• [Work task]: Below are entries to be transcribed exactly; exclude the pictures from the copy.

(Stored dataset items)
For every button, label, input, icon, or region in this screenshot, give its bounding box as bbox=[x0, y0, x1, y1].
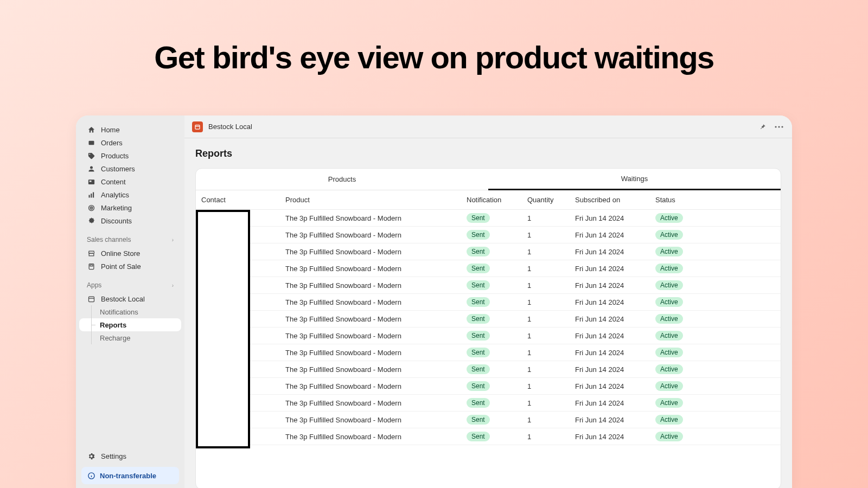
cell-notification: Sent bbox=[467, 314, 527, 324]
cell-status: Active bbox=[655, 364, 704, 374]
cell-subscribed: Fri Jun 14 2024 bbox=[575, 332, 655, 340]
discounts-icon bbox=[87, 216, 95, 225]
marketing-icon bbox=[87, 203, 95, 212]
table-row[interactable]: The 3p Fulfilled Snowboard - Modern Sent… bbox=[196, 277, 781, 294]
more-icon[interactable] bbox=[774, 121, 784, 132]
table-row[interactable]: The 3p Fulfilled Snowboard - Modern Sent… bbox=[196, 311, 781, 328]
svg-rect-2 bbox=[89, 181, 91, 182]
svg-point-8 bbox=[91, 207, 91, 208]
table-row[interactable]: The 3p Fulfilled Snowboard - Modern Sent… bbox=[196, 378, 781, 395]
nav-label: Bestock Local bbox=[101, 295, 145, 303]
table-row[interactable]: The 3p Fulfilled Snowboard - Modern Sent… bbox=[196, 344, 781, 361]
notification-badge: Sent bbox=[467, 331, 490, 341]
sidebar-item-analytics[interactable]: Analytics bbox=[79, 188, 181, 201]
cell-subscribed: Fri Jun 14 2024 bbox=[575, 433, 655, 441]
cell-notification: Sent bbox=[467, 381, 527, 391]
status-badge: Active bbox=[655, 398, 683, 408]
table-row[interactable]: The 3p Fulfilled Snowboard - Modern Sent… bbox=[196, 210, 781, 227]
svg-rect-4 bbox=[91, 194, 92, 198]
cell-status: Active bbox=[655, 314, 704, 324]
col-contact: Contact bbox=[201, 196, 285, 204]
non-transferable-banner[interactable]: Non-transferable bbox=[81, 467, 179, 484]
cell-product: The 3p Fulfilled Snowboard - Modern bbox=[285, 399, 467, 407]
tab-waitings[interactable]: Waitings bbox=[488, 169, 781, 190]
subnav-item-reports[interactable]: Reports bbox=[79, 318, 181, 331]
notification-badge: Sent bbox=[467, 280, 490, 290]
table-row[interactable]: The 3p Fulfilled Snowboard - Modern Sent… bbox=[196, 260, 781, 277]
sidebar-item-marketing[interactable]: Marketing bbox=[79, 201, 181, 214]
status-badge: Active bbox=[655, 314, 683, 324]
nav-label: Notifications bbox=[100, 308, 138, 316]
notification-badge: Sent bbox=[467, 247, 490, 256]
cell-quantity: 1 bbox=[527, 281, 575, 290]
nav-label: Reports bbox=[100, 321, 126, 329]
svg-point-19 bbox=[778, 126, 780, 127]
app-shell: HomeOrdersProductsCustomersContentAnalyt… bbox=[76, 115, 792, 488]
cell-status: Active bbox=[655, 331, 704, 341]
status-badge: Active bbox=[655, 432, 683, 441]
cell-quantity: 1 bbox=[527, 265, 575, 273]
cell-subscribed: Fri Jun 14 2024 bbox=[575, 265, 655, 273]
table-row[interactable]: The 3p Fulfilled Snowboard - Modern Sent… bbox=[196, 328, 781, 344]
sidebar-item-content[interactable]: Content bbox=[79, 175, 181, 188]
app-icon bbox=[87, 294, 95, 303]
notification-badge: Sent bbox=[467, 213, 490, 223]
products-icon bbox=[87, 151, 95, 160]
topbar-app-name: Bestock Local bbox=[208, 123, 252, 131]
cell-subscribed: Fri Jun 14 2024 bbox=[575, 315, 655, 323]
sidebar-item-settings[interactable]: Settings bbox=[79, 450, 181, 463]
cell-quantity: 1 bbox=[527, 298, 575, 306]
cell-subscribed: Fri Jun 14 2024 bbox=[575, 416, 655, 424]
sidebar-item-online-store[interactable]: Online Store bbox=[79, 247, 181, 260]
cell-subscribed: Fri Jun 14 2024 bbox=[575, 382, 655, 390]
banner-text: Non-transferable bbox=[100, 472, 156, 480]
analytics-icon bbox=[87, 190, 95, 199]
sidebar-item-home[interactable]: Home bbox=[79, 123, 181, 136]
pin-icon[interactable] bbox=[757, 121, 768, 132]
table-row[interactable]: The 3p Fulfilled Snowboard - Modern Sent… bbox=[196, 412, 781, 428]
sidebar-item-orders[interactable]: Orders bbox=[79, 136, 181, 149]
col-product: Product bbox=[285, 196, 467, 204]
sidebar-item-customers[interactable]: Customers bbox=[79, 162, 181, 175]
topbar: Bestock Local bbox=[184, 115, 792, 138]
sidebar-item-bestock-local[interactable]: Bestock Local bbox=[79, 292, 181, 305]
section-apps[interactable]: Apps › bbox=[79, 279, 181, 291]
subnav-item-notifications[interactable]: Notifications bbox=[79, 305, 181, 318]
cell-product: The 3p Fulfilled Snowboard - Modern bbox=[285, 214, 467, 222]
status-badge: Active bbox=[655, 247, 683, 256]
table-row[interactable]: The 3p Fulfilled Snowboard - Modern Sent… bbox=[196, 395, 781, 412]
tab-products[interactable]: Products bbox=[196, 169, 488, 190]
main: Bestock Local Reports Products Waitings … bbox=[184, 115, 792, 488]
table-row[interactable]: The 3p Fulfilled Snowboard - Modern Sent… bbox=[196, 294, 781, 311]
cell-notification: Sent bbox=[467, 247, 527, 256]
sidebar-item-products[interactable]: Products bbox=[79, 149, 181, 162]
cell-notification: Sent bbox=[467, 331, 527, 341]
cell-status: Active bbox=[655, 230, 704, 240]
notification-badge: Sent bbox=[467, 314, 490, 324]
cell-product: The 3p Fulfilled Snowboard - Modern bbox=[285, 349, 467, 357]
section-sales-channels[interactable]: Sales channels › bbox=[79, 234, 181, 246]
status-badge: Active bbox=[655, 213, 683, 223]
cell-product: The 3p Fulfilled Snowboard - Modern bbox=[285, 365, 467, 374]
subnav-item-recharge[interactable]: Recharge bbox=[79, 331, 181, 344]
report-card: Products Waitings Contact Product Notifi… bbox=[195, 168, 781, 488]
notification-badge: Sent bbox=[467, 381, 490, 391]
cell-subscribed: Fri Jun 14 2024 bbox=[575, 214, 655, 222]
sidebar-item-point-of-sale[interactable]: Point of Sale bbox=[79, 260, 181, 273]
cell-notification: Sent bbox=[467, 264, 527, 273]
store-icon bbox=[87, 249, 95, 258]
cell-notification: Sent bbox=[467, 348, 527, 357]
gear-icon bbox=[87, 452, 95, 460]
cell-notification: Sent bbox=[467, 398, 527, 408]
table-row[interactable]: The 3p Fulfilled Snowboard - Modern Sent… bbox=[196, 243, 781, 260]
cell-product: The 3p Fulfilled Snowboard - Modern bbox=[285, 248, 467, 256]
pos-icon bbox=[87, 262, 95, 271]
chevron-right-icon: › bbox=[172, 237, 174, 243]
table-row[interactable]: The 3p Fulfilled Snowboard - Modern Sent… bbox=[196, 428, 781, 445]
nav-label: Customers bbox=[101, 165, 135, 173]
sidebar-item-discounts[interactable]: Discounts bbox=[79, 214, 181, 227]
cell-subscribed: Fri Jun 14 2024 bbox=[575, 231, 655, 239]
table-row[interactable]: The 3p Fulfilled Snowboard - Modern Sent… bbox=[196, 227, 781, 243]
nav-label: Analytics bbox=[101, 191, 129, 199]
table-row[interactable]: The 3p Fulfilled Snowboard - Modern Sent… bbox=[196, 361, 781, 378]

• [Written solution]:
For every button, label, input, icon, or region in this screenshot, give its bounding box as bbox=[x0, y0, x1, y1].
cell-notification: Sent bbox=[467, 314, 527, 324]
cell-status: Active bbox=[655, 364, 704, 374]
cell-subscribed: Fri Jun 14 2024 bbox=[575, 332, 655, 340]
discounts-icon bbox=[87, 216, 95, 225]
marketing-icon bbox=[87, 203, 95, 212]
table-row[interactable]: The 3p Fulfilled Snowboard - Modern Sent… bbox=[196, 277, 781, 294]
more-icon[interactable] bbox=[774, 121, 784, 132]
table-row[interactable]: The 3p Fulfilled Snowboard - Modern Sent… bbox=[196, 311, 781, 328]
svg-rect-2 bbox=[89, 181, 91, 182]
svg-point-8 bbox=[91, 207, 91, 208]
table-row[interactable]: The 3p Fulfilled Snowboard - Modern Sent… bbox=[196, 378, 781, 395]
nav-label: Bestock Local bbox=[101, 295, 145, 303]
table-row[interactable]: The 3p Fulfilled Snowboard - Modern Sent… bbox=[196, 344, 781, 361]
notification-badge: Sent bbox=[467, 331, 490, 341]
sidebar-item-analytics[interactable]: Analytics bbox=[79, 188, 181, 201]
cell-subscribed: Fri Jun 14 2024 bbox=[575, 433, 655, 441]
cell-notification: Sent bbox=[467, 381, 527, 391]
status-badge: Active bbox=[655, 398, 683, 408]
table-row[interactable]: The 3p Fulfilled Snowboard - Modern Sent… bbox=[196, 210, 781, 227]
svg-rect-4 bbox=[91, 194, 92, 198]
cell-status: Active bbox=[655, 314, 704, 324]
col-contact: Contact bbox=[201, 196, 285, 204]
non-transferable-banner[interactable]: Non-transferable bbox=[81, 467, 179, 484]
cell-product: The 3p Fulfilled Snowboard - Modern bbox=[285, 399, 467, 407]
tab-waitings[interactable]: Waitings bbox=[488, 169, 781, 190]
subnav-item-reports[interactable]: Reports bbox=[79, 318, 181, 331]
notification-badge: Sent bbox=[467, 280, 490, 290]
table-row[interactable]: The 3p Fulfilled Snowboard - Modern Sent… bbox=[196, 260, 781, 277]
sidebar-item-marketing[interactable]: Marketing bbox=[79, 201, 181, 214]
status-badge: Active bbox=[655, 314, 683, 324]
nav-label: Notifications bbox=[100, 308, 138, 316]
notification-badge: Sent bbox=[467, 247, 490, 256]
cell-quantity: 1 bbox=[527, 281, 575, 290]
nav-label: Reports bbox=[100, 321, 126, 329]
svg-point-19 bbox=[778, 126, 780, 127]
app-shell: HomeOrdersProductsCustomersContentAnalyt… bbox=[76, 115, 792, 488]
cell-status: Active bbox=[655, 331, 704, 341]
status-badge: Active bbox=[655, 432, 683, 441]
cell-quantity: 1 bbox=[527, 265, 575, 273]
cell-subscribed: Fri Jun 14 2024 bbox=[575, 265, 655, 273]
table-row[interactable]: The 3p Fulfilled Snowboard - Modern Sent… bbox=[196, 328, 781, 344]
sidebar-item-content[interactable]: Content bbox=[79, 175, 181, 188]
app-icon bbox=[87, 294, 95, 303]
notification-badge: Sent bbox=[467, 213, 490, 223]
products-icon bbox=[87, 151, 95, 160]
topbar-app-name: Bestock Local bbox=[208, 123, 252, 131]
cell-subscribed: Fri Jun 14 2024 bbox=[575, 315, 655, 323]
sidebar-item-settings[interactable]: Settings bbox=[79, 450, 181, 463]
cell-quantity: 1 bbox=[527, 298, 575, 306]
cell-subscribed: Fri Jun 14 2024 bbox=[575, 416, 655, 424]
sidebar-item-online-store[interactable]: Online Store bbox=[79, 247, 181, 260]
cell-subscribed: Fri Jun 14 2024 bbox=[575, 382, 655, 390]
banner-text: Non-transferable bbox=[100, 472, 156, 480]
analytics-icon bbox=[87, 190, 95, 199]
sidebar-item-home[interactable]: Home bbox=[79, 123, 181, 136]
pin-icon[interactable] bbox=[757, 121, 768, 132]
table-row[interactable]: The 3p Fulfilled Snowboard - Modern Sent… bbox=[196, 412, 781, 428]
sidebar-item-orders[interactable]: Orders bbox=[79, 136, 181, 149]
col-product: Product bbox=[285, 196, 467, 204]
sidebar-item-customers[interactable]: Customers bbox=[79, 162, 181, 175]
topbar: Bestock Local bbox=[184, 115, 792, 138]
sidebar-item-bestock-local[interactable]: Bestock Local bbox=[79, 292, 181, 305]
section-apps[interactable]: Apps › bbox=[79, 279, 181, 291]
subnav-item-notifications[interactable]: Notifications bbox=[79, 305, 181, 318]
cell-product: The 3p Fulfilled Snowboard - Modern bbox=[285, 214, 467, 222]
status-badge: Active bbox=[655, 247, 683, 256]
table-row[interactable]: The 3p Fulfilled Snowboard - Modern Sent… bbox=[196, 395, 781, 412]
tab-products[interactable]: Products bbox=[196, 169, 488, 190]
main: Bestock Local Reports Products Waitings … bbox=[184, 115, 792, 488]
table-row[interactable]: The 3p Fulfilled Snowboard - Modern Sent… bbox=[196, 294, 781, 311]
cell-notification: Sent bbox=[467, 247, 527, 256]
sidebar-item-products[interactable]: Products bbox=[79, 149, 181, 162]
cell-notification: Sent bbox=[467, 331, 527, 341]
cell-status: Active bbox=[655, 230, 704, 240]
notification-badge: Sent bbox=[467, 314, 490, 324]
cell-product: The 3p Fulfilled Snowboard - Modern bbox=[285, 349, 467, 357]
section-sales-channels[interactable]: Sales channels › bbox=[79, 234, 181, 246]
status-badge: Active bbox=[655, 213, 683, 223]
cell-product: The 3p Fulfilled Snowboard - Modern bbox=[285, 365, 467, 374]
subnav-item-recharge[interactable]: Recharge bbox=[79, 331, 181, 344]
report-card: Products Waitings Contact Product Notifi… bbox=[195, 168, 781, 488]
notification-badge: Sent bbox=[467, 381, 490, 391]
cell-subscribed: Fri Jun 14 2024 bbox=[575, 214, 655, 222]
sidebar-item-point-of-sale[interactable]: Point of Sale bbox=[79, 260, 181, 273]
cell-notification: Sent bbox=[467, 264, 527, 273]
store-icon bbox=[87, 249, 95, 258]
cell-notification: Sent bbox=[467, 348, 527, 357]
gear-icon bbox=[87, 452, 95, 460]
cell-notification: Sent bbox=[467, 398, 527, 408]
table-row[interactable]: The 3p Fulfilled Snowboard - Modern Sent… bbox=[196, 243, 781, 260]
cell-product: The 3p Fulfilled Snowboard - Modern bbox=[285, 248, 467, 256]
pos-icon bbox=[87, 262, 95, 271]
chevron-right-icon: › bbox=[172, 237, 174, 243]
table-row[interactable]: The 3p Fulfilled Snowboard - Modern Sent… bbox=[196, 428, 781, 445]
nav-label: Customers bbox=[101, 165, 135, 173]
sidebar-item-discounts[interactable]: Discounts bbox=[79, 214, 181, 227]
cell-subscribed: Fri Jun 14 2024 bbox=[575, 231, 655, 239]
table-row[interactable]: The 3p Fulfilled Snowboard - Modern Sent… bbox=[196, 227, 781, 243]
nav-label: Analytics bbox=[101, 191, 129, 199]
table-row[interactable]: The 3p Fulfilled Snowboard - Modern Sent… bbox=[196, 361, 781, 378]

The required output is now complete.